A storage mapping defines how Flow should persist the documents of collections into cloud storage locations, such as your S3 bucket. When you first set up Flow, a default storage mapping is created for you, in which all collections will be stored by default. However, you can also override this default for one or more collections by specifying a storage mapping in specification files using the CLI.

info

Storage mapping control is coming to the Flow web application soon.

Each storage mapping consists of a catalog prefix and a mapped storage location. For example:

storageMappings:
acmeCo/:
stores:
- provider: S3
bucket: acmeco-bucket
prefix: my-prefix/

This mapping causes Flow to store the data of any collection having prefix acmeCo/ into s3://acmeco-bucket/my-prefix/. A collection like the below would store all of its data files under path s3://acmeco-bucket/my-prefix/acmeCo/anvils/.

collections:
acmeCo/anvils:
key: [/id]
schema: anvil-schema.yaml

Every Flow collection must have an associated storage mapping, and a catalog build will fail if multiple storage mappings have overlapping prefixes.

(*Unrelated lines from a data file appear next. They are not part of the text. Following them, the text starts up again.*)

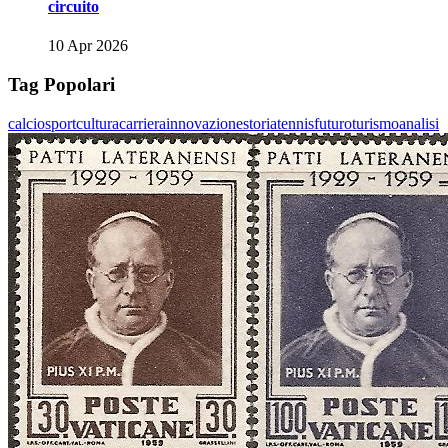
circuito
10 Apr 2026
Tag Popolari
calcio
sport
cultura
carriera
innovazione
storia
tennis
futuro
turismo
analisi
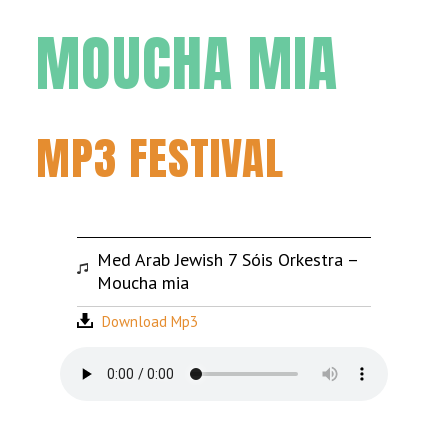
MOUCHA MIA
MP3 FESTIVAL
Med Arab Jewish 7 Sóis Orkestra –
Moucha mia
Download Mp3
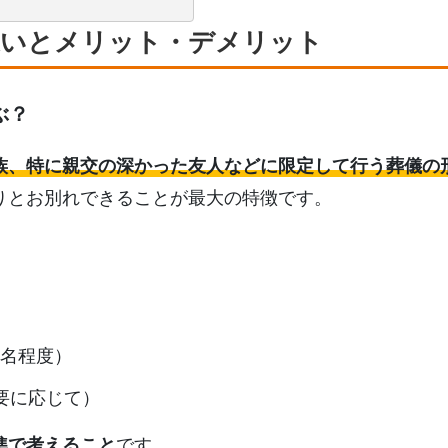
違いとメリット・デメリット
ぶ？
族、特に親交の深かった友人などに限定して行う葬儀の
りとお別れできることが最大の特徴です。
3名程度）
要に応じて）
準で考えること
です。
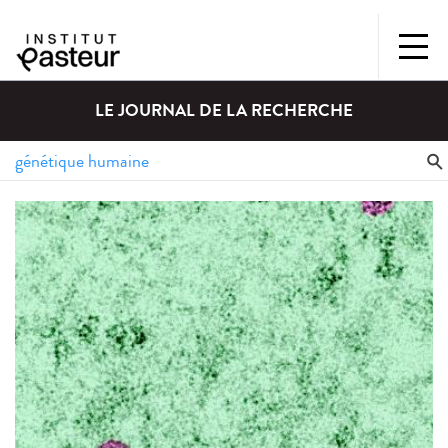
LE JOURNAL DE LA RECHERCHE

Learn more about logical partitions and storage.

Recovery logs

Flow tasks — captures, derivations, and materializations — use recovery logs to durably store their processing context. Recovery logs are an opaque binary log, but may contain user data and are stored within the user’s buckets. They must have a defined storage mapping.

The recovery logs of a task are always prefixed by recovery/, and a task named acmeCo/produce-TNT would require a storage mapping like:

storageMappings:
recovery/acmeCo/:
stores:
- provider: S3
bucket: acmeco-recovery

You may wish to use a separate bucket for recovery logs, distinct from the bucket where collection data is stored. Buckets holding collection data are free to use a bucket lifecycle policy to manage data retention; for example, to remove data after six months.

This is not true of buckets holding recovery logs. Flow prunes data from recovery logs once it is no longer required.

warning

Deleting data from recovery logs while it is still in use can cause Flow processing tasks to fail permanently.